等一下,q不应该是0!它应该是0.4和0.6!发生这种情况是因为两个数字都是整数,而python提供的结果是整数而不是浮点数。要解决此问题,请将其更改为float()

   for j in range(k+1,n):
       q = float(M[j][k]) / M[k][k]·
       print "j=", j, "q=", q
       print "M[j][k]=", M[j][k], "M[k][k]=", M[k][k]
       for m in range(k, n+1):
          M[j][m] +=  q * M[k][m]

现在我们得到结果:

Iteration  0
[5, -3, 1, 14]
[2, 3, 3, 15]
[3, 2, -4, 3]

j= 1 q= 0.4
M[j][k]= 2 M[k][k]= 5
j= 2 q= 0.6
M[j][k]= 3 M[k][k]= 5
[5, -3, 1, 14]
[4.0, 1.7999999999999998, 3.4, 20.6]
[6.0, 0.20000000000000018, -3.4, 11.4]

虽然它有不同的输出,但我们在第一列中缺少零。

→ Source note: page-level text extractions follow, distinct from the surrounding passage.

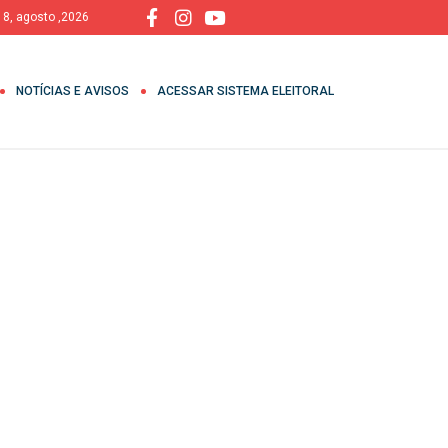
 8, agosto ,2026
NOTÍCIAS E AVISOS
ACESSAR SISTEMA ELEITORAL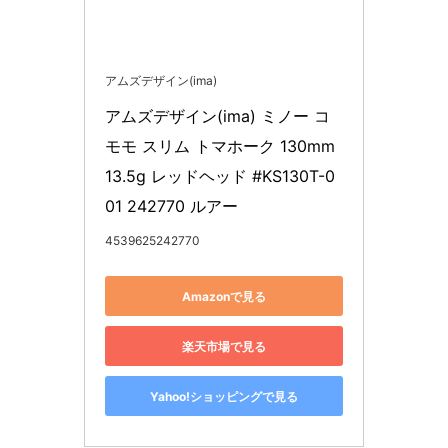
アムズデザイン(ima)
アムズデザイン(ima) ミノー コ
モモ スリム トマホーク 130mm 
13.5g レッドヘッド #KS130T-0
01 242770 ルアー
4539625242770
Amazonで見る
楽天市場で見る
Yahoo!ショッピングで見る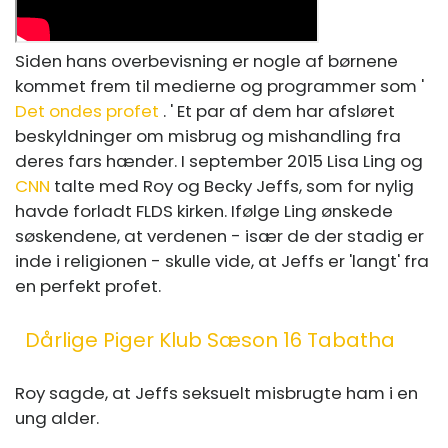
Siden hans overbevisning er nogle af børnene
kommet frem til medierne og programmer som '
Det ondes profet
. ' Et par af dem har afsløret
beskyldninger om misbrug og mishandling fra
deres fars hænder. I september 2015 Lisa Ling og
CNN
talte med Roy og Becky Jeffs, som for nylig
havde forladt FLDS kirken. Ifølge Ling ønskede
søskendene, at verdenen - især de der stadig er
inde i religionen - skulle vide, at Jeffs er 'langt' fra
en perfekt profet.
Dårlige Piger Klub Sæson 16 Tabatha
Roy sagde, at Jeffs seksuelt misbrugte ham i en
ung alder.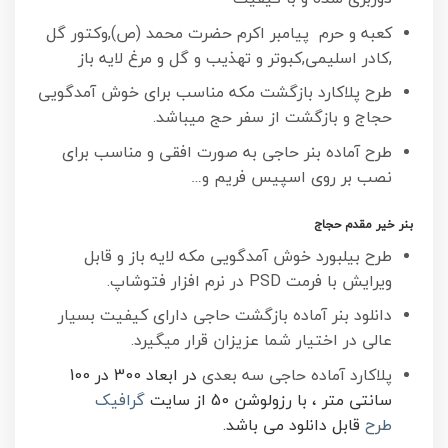
کعبه و حرم پیامبر اکرم حضرت محمد (ص),وکتور گل
,کادر اسلیمی,کبوتر و تهذیب و گل و مرغ لایه باز
طرح پلاکارد بازگشت مکه مناسب برای خوش آمدگویی
حجاج و بازگشت از سفر حج میباشد.
طرح آماده بنر حاجی به صورت افقی و مناسب برای
نصب بر روی اسپیس فریم و…
بنر خیر مقدم حجاج
طرح بیلبورد خوش آمدگویی مکه لایه باز و قابل
ویرایش با فرمت PSD در نرم افزار فتوشاپ.
دانلود بنر آماده بازگشت حاجی دارای کیفیت بسیار
عالی در اختیار شما عزیزان قرار میگیرد.
پلاکارد آماده حاجی سه بعدی
در ابعاد 300 در 100
سانتی متر ، با رزولوشن 50 از سایت
گرافیک
طرح
قابل دانلود می باشد.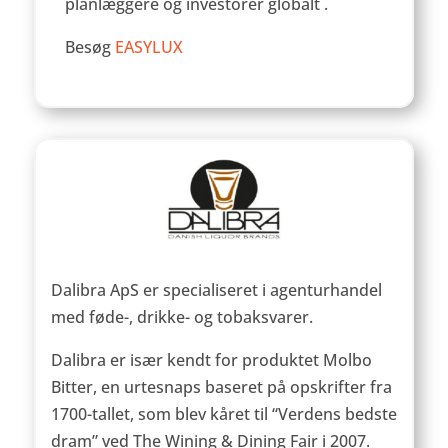
planlæggere og investorer globalt
.​
Besøg
EASYLUX
Dalibra ApS
er specialiseret i agenturhandel
med føde-, drikke- og tobaksvarer.
Dalibra er især kendt for produktet Molbo
Bitter, en urtesnaps baseret på opskrifter fra
1700-tallet, som blev kåret til “Verdens bedste
dram” ved The Wining & Dining Fair i 2007.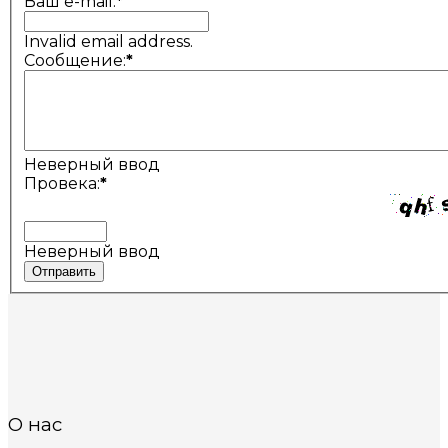
Ваш e-mail:
*
Invalid email address.
Сообщение:
*
Неверный ввод
Провека:
*
Неверный ввод
Отправить
О нас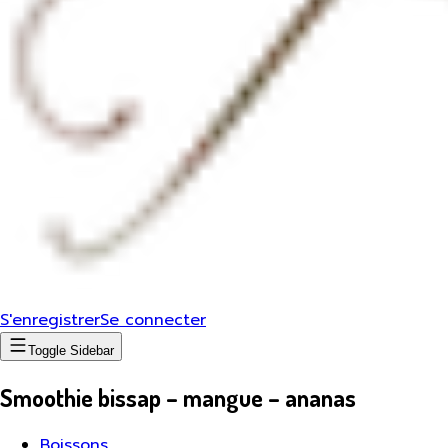
S'enregistrer
Se connecter
Toggle Sidebar
Smoothie bissap – mangue – ananas
Boissons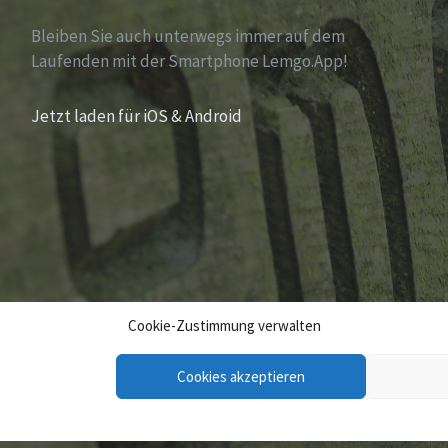
Bleiben Sie auch unterwegs immer auf dem
Laufenden mit der Smartphone Lemgo.App!
Jetzt laden für iOS & Android
Cookie-Zustimmung verwalten
Cookies akzeptieren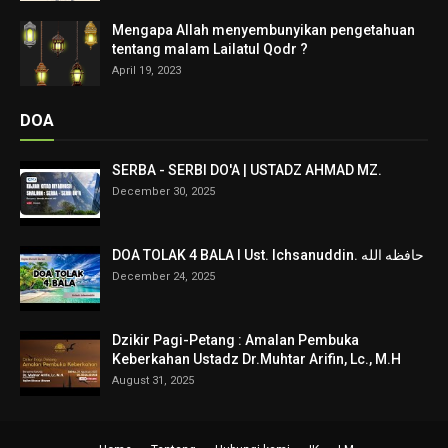
Mengapa Allah menyembunyikan pengetahuan
tentang malam Lailatul Qodr ?
April 19, 2023
DOA
SERBA - SERBI DO'A | USTADZ AHMAD MZ.
December 30, 2025
DOA TOLAK 4 BALA I Ust. Ichsanuddin. حافظه الله
December 24, 2025
Dzikir Pagi-Petang : Amalan Pembuka
Keberkahan Ustadz Dr.Muhtar Arifin, Lc., M.H
August 31, 2025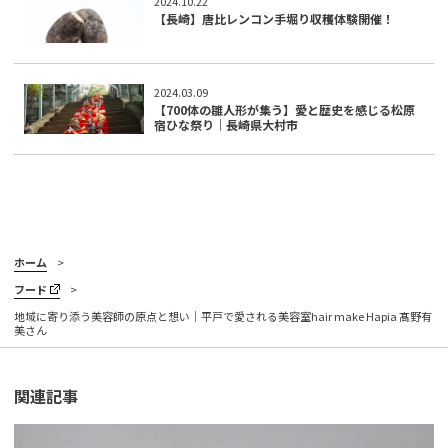
2024.10.22
【長崎】唐比レンコン手堀り収穫体験開催！
2024.03.09
【700体の雛人形が集う】愛と歴史を感じる松原
宿ひな祭り｜長崎県大村市
ホーム
フード
地域に寄り添う美容師の原点と想い｜平戸で愛される美容室hair make Hapia 髙野有
美さん
関連記事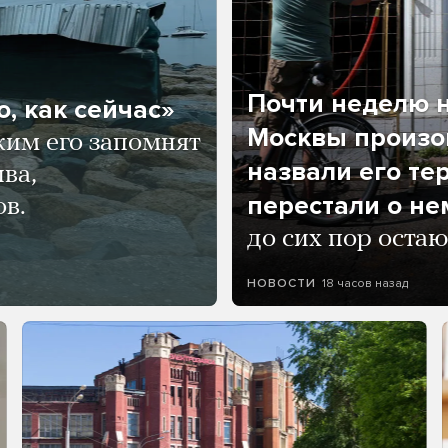
Почти неделю н
, как сейчас»
Москвы произош
ким его запомнят
назвали его те
ва,
перестали о не
ов.
до сих пор остаю
18 часов назад
НОВОСТИ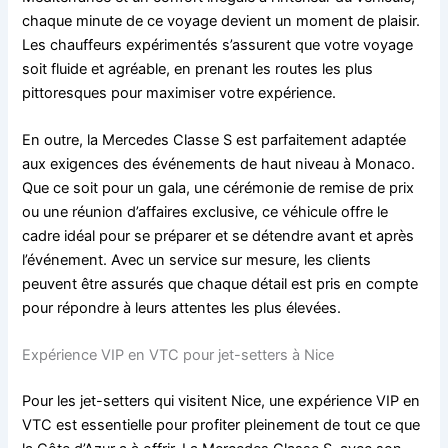
chaque minute de ce voyage devient un moment de plaisir.
Les chauffeurs expérimentés s’assurent que votre voyage
soit fluide et agréable, en prenant les routes les plus
pittoresques pour maximiser votre expérience.
En outre, la Mercedes Classe S est parfaitement adaptée
aux exigences des événements de haut niveau à Monaco.
Que ce soit pour un gala, une cérémonie de remise de prix
ou une réunion d’affaires exclusive, ce véhicule offre le
cadre idéal pour se préparer et se détendre avant et après
l’événement. Avec un service sur mesure, les clients
peuvent être assurés que chaque détail est pris en compte
pour répondre à leurs attentes les plus élevées.
Expérience VIP en VTC pour jet-setters à Nice
Pour les jet-setters qui visitent Nice, une expérience VIP en
VTC est essentielle pour profiter pleinement de tout ce que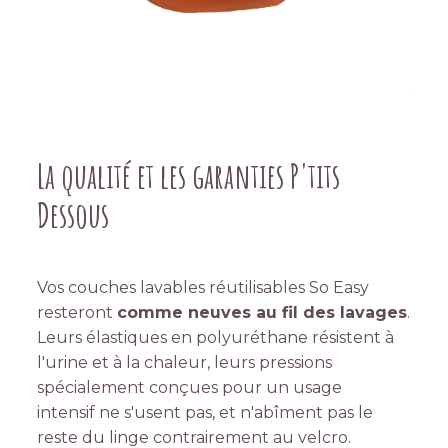
La qualité et les garanties P'tits
Dessous
Vos couches lavables réutilisables So Easy
resteront
comme neuves au fil des lavages
.
Leurs élastiques en polyuréthane résistent à
l'urine et à la chaleur, leurs pressions
spécialement conçues pour un usage
intensif ne s'usent pas, et n'abîment pas le
reste du linge contrairement au velcro.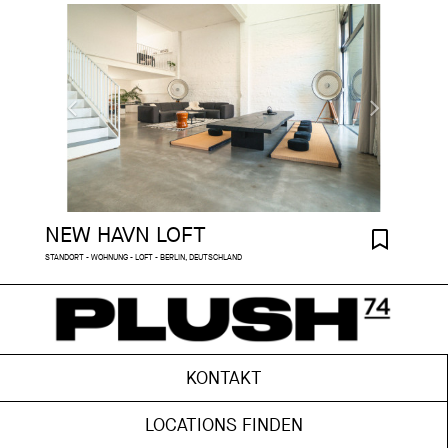
NEW HAVN LOFT
STANDORT - WOHNUNG - LOFT - BERLIN, DEUTSCHLAND
KONTAKT
LOCATIONS FINDEN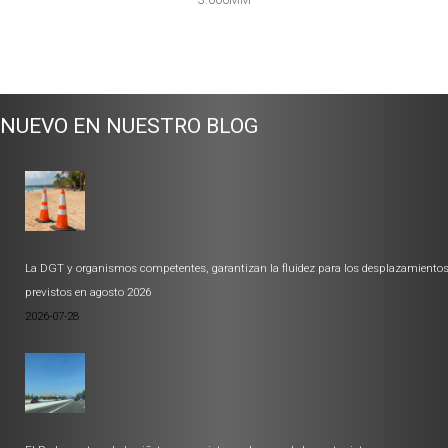
NUEVO EN NUESTRO BLOG
La DGT y organismos competentes, garantizan la fluidez para los desplazamiento
previstos en agosto 2026
2026-07-28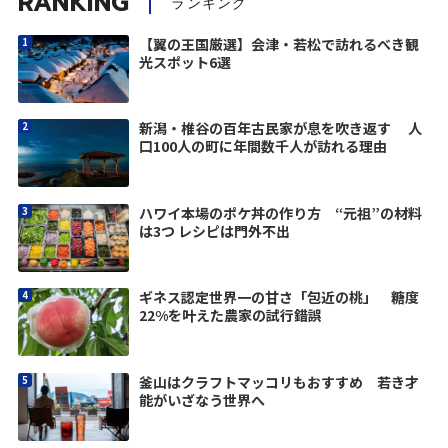
RANKING
ランキング
【翼の王国厳選】会津・若松で訪れるべき観
光スポット6選
新潟・椎谷の百年古民家が息を吹き返す 人
口100人の町に年間数千人が訪れる理由
ハワイ本場のポケ丼の作り方 “元祖”の材料
は3つ レシピは門外不出
ギネス認定世界一の甘さ「包近の桃」 糖度
22%を叶えた農家の試行錯誤
釜山はクラフトマッコリもおすすめ 若き才
能がいざなう世界へ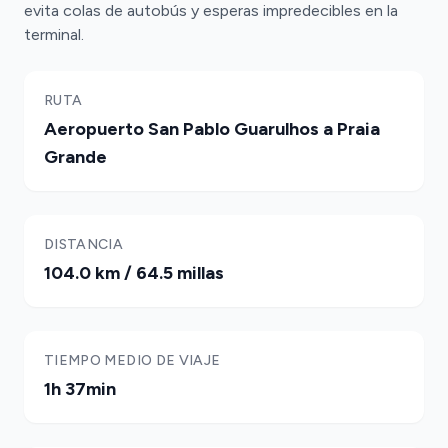
evita colas de autobús y esperas impredecibles en la
terminal.
RUTA
Aeropuerto San Pablo Guarulhos a Praia
Grande
DISTANCIA
104.0 km / 64.5 millas
TIEMPO MEDIO DE VIAJE
1h 37min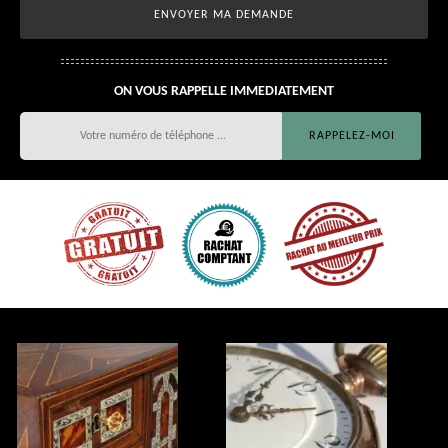
ON VOUS RAPPELLE IMMEDIATEMENT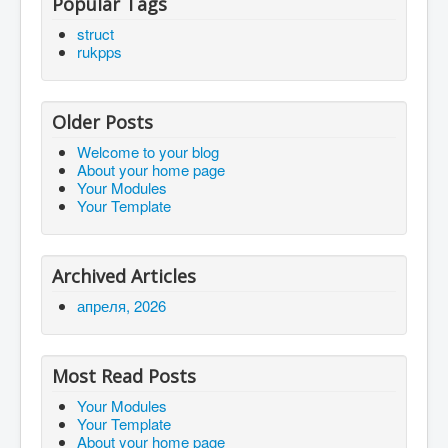
Popular Tags
struct
rukpps
Older Posts
Welcome to your blog
About your home page
Your Modules
Your Template
Archived Articles
апреля, 2026
Most Read Posts
Your Modules
Your Template
About your home page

为什么?代替2,有4而不是0,代替3,有6而不是0.我知道!你应该减去而不是添加乘法行:

Iteration  0
[5, -3, 1, 14]
[2, 3, 3, 15]
[3, 2, -4, 3]

j= 1 q= 0.4
M[j][k]= 2 M[k][k]= 5
j= 2 q= 0.6
M[j][k]= 3 M[k][k]= 5
[5, -3, 1, 14]
[0.0, 4.2, 2.6, 9.399999999999999]
[0.0, 3.8, -4.6, -5.4]

Iteration  1
[5, -3, 1, 14]
[0.0, 4.2, 2.6, 9.399999999999999]
[0.0, 3.8, -4.6, -5.4]

j= 2 q= 0.904761904762
M[j][k]= 3.8 M[k][k]= 4.2
[5, -3, 1, 14]
[0.0, 4.2, 2.6, 9.399999999999999]
[0.0, 0.0, -6.952380952380952, -13.904761904761903]

Iteration  2
[5, -3, 1, 14]
[0.0, 4.2, 2.6, 9.399999999999999]
[0.0, 0.0, -6.952380952380952, -13.904761904761903]

[5, -3, 1, 14]
[0.0, 4.2, 2.6, 9.399999999999999]
[0.0, 0.0, -6.952380952380952, -13.904761904761903]

n =  3
x =  [0, 0, 0]
[5, -3, 1, 14]
[0.0, 4.2, 2.6, 9.399999999999999]
[0.0, 0.0, -6.952380952380952, -13.904761904761903]
[2.9999999999999996, 0.9999999999999996, 2.0]

你能在大多数行的开头看到那些0.0吗?现在让我们检查一下:

3 * 2.9999999999999996 + 2 * 0.9999999999999996 - 4 * 2.0 = 2.9999999999999964 (almost 3)
2 * 2.9999999999999996 + 3 * 0.9999999999999996 + 3 * 2.0 = 14.999999999999998 (almost 15)
5 * 2.9999999999999996 - 3 * 0.9999999999999996 + 1 * 2.0 = 14.0 (correct)

计算机存在浮动数字问题,但算法使我们找到了正确的解决方案[3,1,2]

删除帮助程序打印后,有代码:

def linearsolver(A,b):
  n = len(A)
  M = A

  i = 0
  for x in M:
   x.append(b[i])
   i += 1

  for k in range(n):
   for i in range(k,n):
     if abs(M[i][k]) > abs(M[k][k]):
        M[k], M[i] = M[i],M[k]
     else:
        pass

   for j in range(k+1,n):
       q = float(M[j][k]) / M[k][k]
       for m in range(k, n+1):
          M[j][m] -=  q * M[k][m]

  x = [0 for i in range(n)]

  x[n-1] =float(M[n-1][n])/M[n-1][n-1]
  for i in range (n-1,-1,-1):
    z = 0
    for j in range(i+1,n):
        z = z  + float(M[i][j])*x[j]
    x[i] = float(M[i][n] - z)/M[i][i]
  print x

要带走的东西:

  • Python从0开始计算索引,这意味着最后一个索引是n-1
  • 注意整数和浮动分割之间的区别
  • 打印语句可以帮助您调试问题。